Unfortunately, Africa does not yet have its own monetary fund, to which the IMF could arguably simply forward an entire tranche of SDRs to, to then distribute across African countries. This will be possible for other regions.
Thus, we propose a simple alternative. Ask the IMF, while issuing SDRs, to distribute the one-off re-allocations from the G7, G20, or all countries to African and/or low- and middle-income IMF members directly, distributed by population or a similar formula.
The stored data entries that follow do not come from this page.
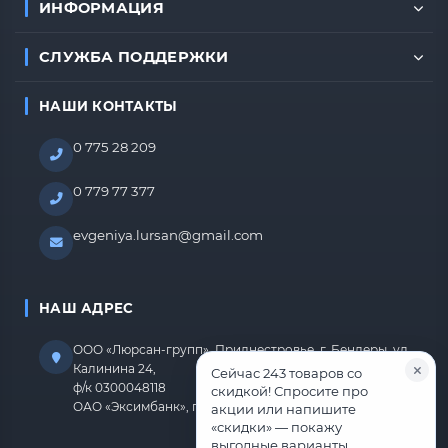
ИНФОРМАЦИЯ
СЛУЖБА ПОДДЕРЖКИ
НАШИ КОНТАКТЫ
0 775 28 209
0 779 77 377
evgeniya.lursan@gmail.com
НАШ АДРЕС
ООО «Люрсан-групп», Приднестровье, г. Бендеры, ул.
Калинина 24,
Сейчас 243 товаров со
ф/к 0300048118
скидкой! Спросите про
ОАО «Эксимбанк», г.Бендеры, р/с 2212670000000818
акции или напишите
«скидки» — покажу
выгодные варианты.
The result will be immediate, simple, and transparent. The funds will come without externally imposed strings—just as much larger SDRs are being allocated to France, the US, UK without strings. African governments can deploy them immediately to assist with health costs, vaccine purchases, citizen support programs, debt servicing of multilateral, private, and bilateral debt and, perhaps even some left over for green and inclusive investments.
Is a transparent and immediate SDRs reallocation really a good idea? For instance, some British commentators remain concerned that giving SDRs to poor countries without strings will simply fuel corruption and autocracy.
The challenge with specifying what African and other low- and middle-income governments should spend on, whether via multilateral vehicles or on a case-by-case through the IMF, is that it removes their agency. The underlying assumption is the governments are irresponsible, and need the rest of the world, especially the richer, supposedly more responsible world, to manage what they do. It can be interpreted as having a certain colonial mentality of “we know best.”
Specifying issues or instruments puts barriers in-front of the ability of African governments to coordinate and focus on their citizens, to whom they should ultimately be accountable.
That’s why, in Paris and online, the 20 African leaders need to ask for one thing and one thing only: Reallocate SDRs to Africa, transparently and immediately. The rest African leaders and citizens can deal with, at home on the continent. Assuming, of course, that a “massive support package” really is on the table.